E' disponibile lo studio "Misure di genere" del servizio studi e statistica della Città metropolitana di Bologna. Lo scopo è quello di mettere a disposizione informazioni, periodicamente aggiornate, legate al tema delle differenze di genere come filo conduttore nei differenti ambiti della statistica pubblica.

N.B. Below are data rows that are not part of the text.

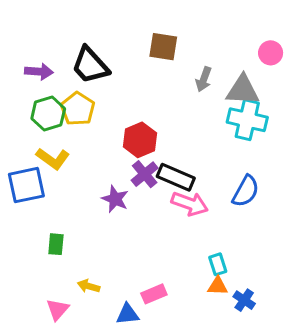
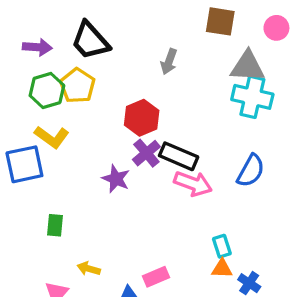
brown square: (163, 47) -> (220, 21), moved
gray arrow: (204, 79) -> (169, 62), moved

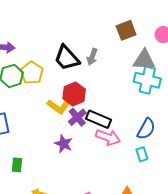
brown square: (220, 21) -> (126, 30), turned -30
black trapezoid: (90, 41) -> (67, 58), moved
yellow L-shape: (52, 137) -> (58, 107), moved
purple star: (116, 179) -> (64, 144), moved
cyan rectangle: (222, 246) -> (142, 154), moved

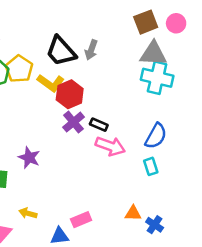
brown square: (126, 30) -> (146, 22), moved
yellow L-shape: (58, 107) -> (51, 83), moved
black rectangle: (99, 119) -> (99, 125), size x0.6
purple star: (64, 144) -> (29, 158), moved

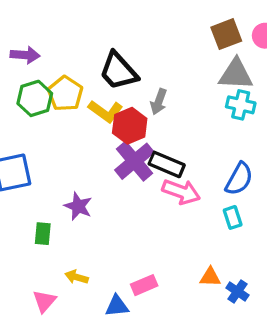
gray arrow: (91, 50) -> (159, 102), moved
cyan cross: (157, 78) -> (241, 105), size x0.7
purple cross: (74, 122) -> (134, 161), size x1.4
black rectangle: (99, 125) -> (167, 164), size x1.5

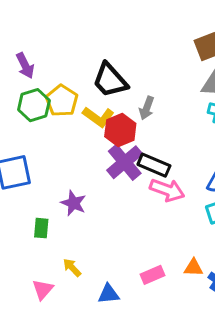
purple arrow: (25, 55) -> (25, 66), turned 60
yellow arrow: (77, 277) -> (72, 268), turned 30
pink rectangle: (144, 285) -> (152, 275), moved

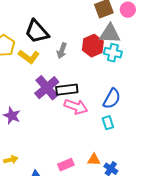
red hexagon: (120, 130) -> (93, 46), moved
black rectangle: (154, 165) -> (67, 90), turned -30
yellow arrow: (72, 268) -> (11, 160), turned 120

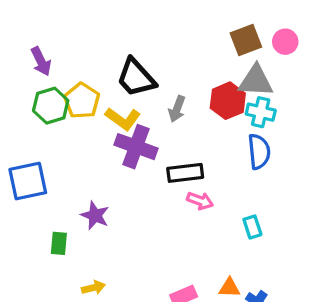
purple cross: (47, 88) -> (136, 147), moved, turned -30
blue semicircle: (112, 99) -> (259, 152), moved, turned -35
pink arrow: (76, 107) -> (200, 201), size x0.7

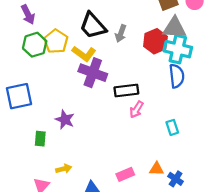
gray arrow: (177, 109) -> (121, 33), moved
cyan cross: (261, 112) -> (178, 49), size x1.4
pink arrow: (200, 201) -> (136, 110), turned 102

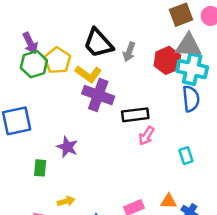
purple arrow: (28, 14) -> (30, 43), moved

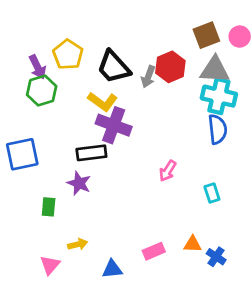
yellow pentagon: (57, 60) -> (68, 55), moved
red hexagon: (167, 60) -> (170, 67), moved
black rectangle: (135, 115) -> (91, 153), moved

E' disponibile lo studio Misure di genere del servizio studi e statistica della Città metropolitana di Bologna. Lo scopo è mettere a disposizione informazioni, periodicamente aggiornate, legate al tema delle differenze di genere come filo conduttore nei differenti ambiti della statistica pubblica.Il periodo di riferimento dei dati varia in base alla differente disponibilità nei temi proposti. In ogni sezione si restituisce un confronto spaziale diversificato per scala o territorialità. In sintesi: 

  • Sono 520.977 le residenti nella città metropolitana di Bologna al 31/12/2021, su una popolazione complessiva di 1.010.812. Hanno cittadinanza straniera in 64.258, la nazione maggiormente rappresentata è la Romania con 15.284 donne, seguita dal Marocco. Complessivamente l’età media femminile è di 48,3 anni ed il 27% ha un’età superiore ai 64 anni (gli uomini sono il 22%).

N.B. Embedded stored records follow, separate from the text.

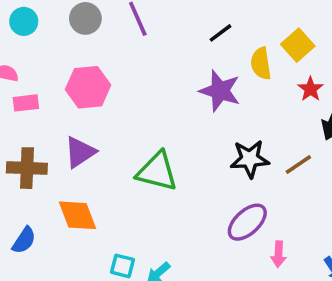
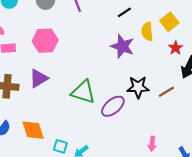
orange diamond: (77, 215) -> (33, 130), moved
purple ellipse: (247, 222) -> (113, 106), moved

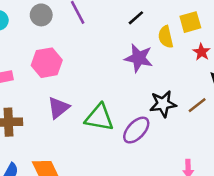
yellow square: (169, 22) -> (190, 22), turned 30
purple triangle: (39, 78) -> (58, 108), moved

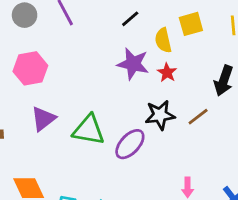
red star: (202, 52) -> (167, 73), moved

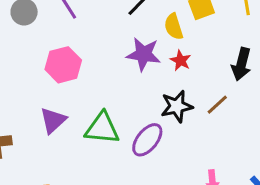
pink hexagon: (30, 68) -> (63, 65), moved

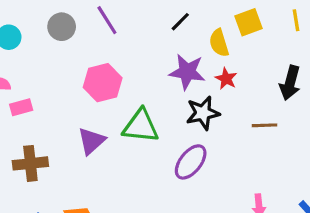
brown line: (217, 105) -> (264, 125), turned 40
black star: (177, 106) -> (203, 113), moved
green triangle: (102, 128) -> (141, 126), moved

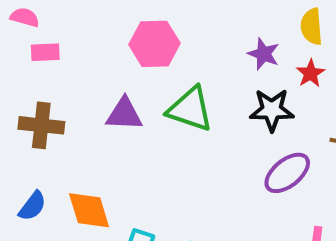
purple star: (187, 72) -> (264, 54), size x0.7
purple triangle: (91, 141) -> (124, 114), turned 32
purple ellipse: (191, 162) -> (287, 173), moved

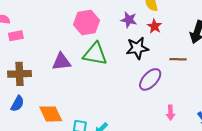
pink hexagon: (154, 44) -> (86, 22), moved
blue semicircle: (32, 206) -> (17, 104), moved

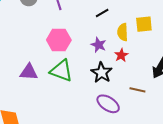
black star: (137, 48) -> (102, 73), turned 30
purple ellipse: (150, 79) -> (108, 104), turned 70

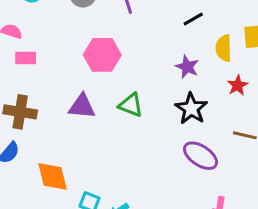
pink hexagon: (59, 40) -> (102, 55), moved
red star: (121, 55) -> (238, 85), moved
green triangle: (61, 71) -> (131, 105), size x0.7

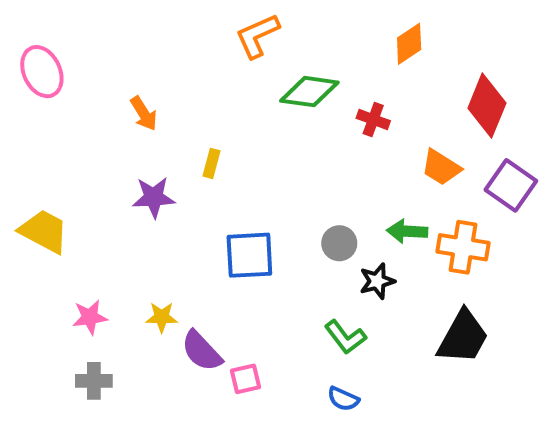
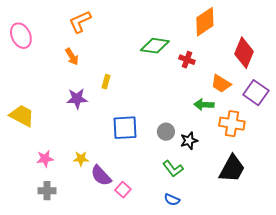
orange L-shape: (257, 36) -> (80, 22), moved
orange diamond: (409, 44) -> (205, 22), size x1.4
green arrow: (407, 231) -> (204, 105), moved
gray circle: (339, 243) -> (166, 132), moved
pink square: (245, 379) -> (123, 190), turned -35

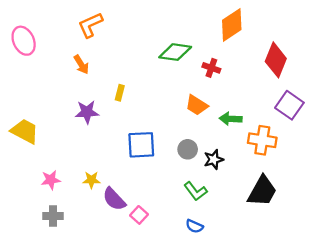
orange trapezoid: (221, 84) -> (197, 105), moved

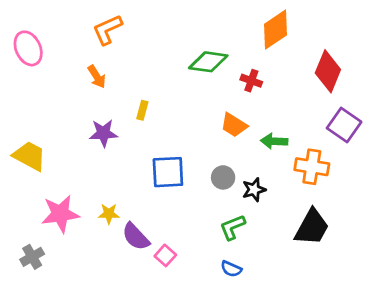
pink star: (51, 180) -> (60, 214), size x1.6
green L-shape: (196, 191) -> (232, 227), turned 105
gray cross: (53, 216) -> (32, 257), moved, turned -30

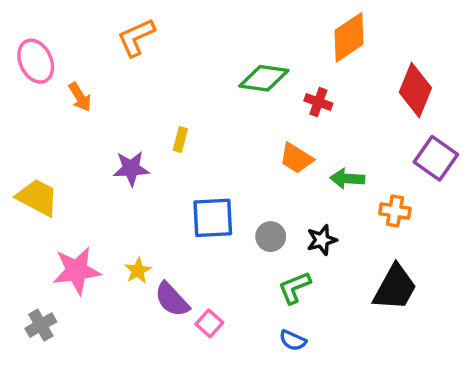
orange arrow: (97, 77) -> (80, 97), moved
orange cross: (312, 167) -> (395, 211), size x0.7
gray circle: (223, 177) -> (271, 237), moved
yellow star: (109, 214) -> (138, 271), turned -30

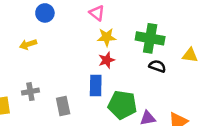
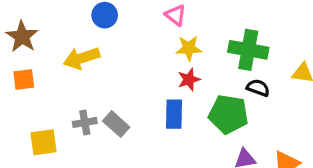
yellow arrow: (28, 44) -> (82, 58), size x1.5
green pentagon: (122, 105) -> (228, 114), moved
gray rectangle: (63, 106) -> (116, 124), moved, turned -36

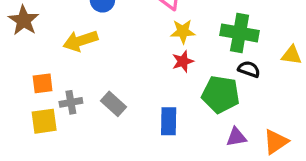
orange square: (24, 80) -> (43, 83), moved
blue rectangle: (174, 114) -> (169, 121), moved
gray cross: (85, 122) -> (71, 102), moved

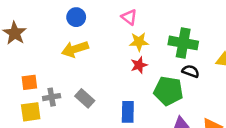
yellow arrow: (80, 41) -> (75, 49), moved

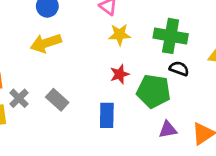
red star: (139, 65) -> (120, 74), moved
gray cross: (52, 97) -> (19, 98), turned -35

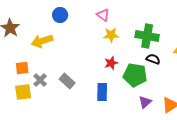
yellow arrow: (46, 43) -> (42, 41), moved
purple triangle: (168, 129) -> (145, 102), turned -32

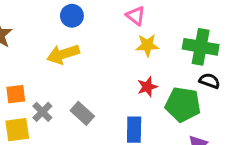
yellow arrow: (42, 41) -> (63, 54), moved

  • Alla nascita, l’aspettativa di vita femminile è di 85,4 anni, contro gli 81,2 maschili. Nei tassi di mortalità standardizzati (anno 2019) per demenza e malattie del sistema nervoso, per incidente stradale o per tumore, le donne evidenziano una numerosità dei decessi inferiore a quella maschile, in particolare la mortalità evitabile (merito dell’assistenza sanitaria e della prevenzione) mostra un tasso dell’11,1 per 10mila residenti contro il 18,7 degli uomini.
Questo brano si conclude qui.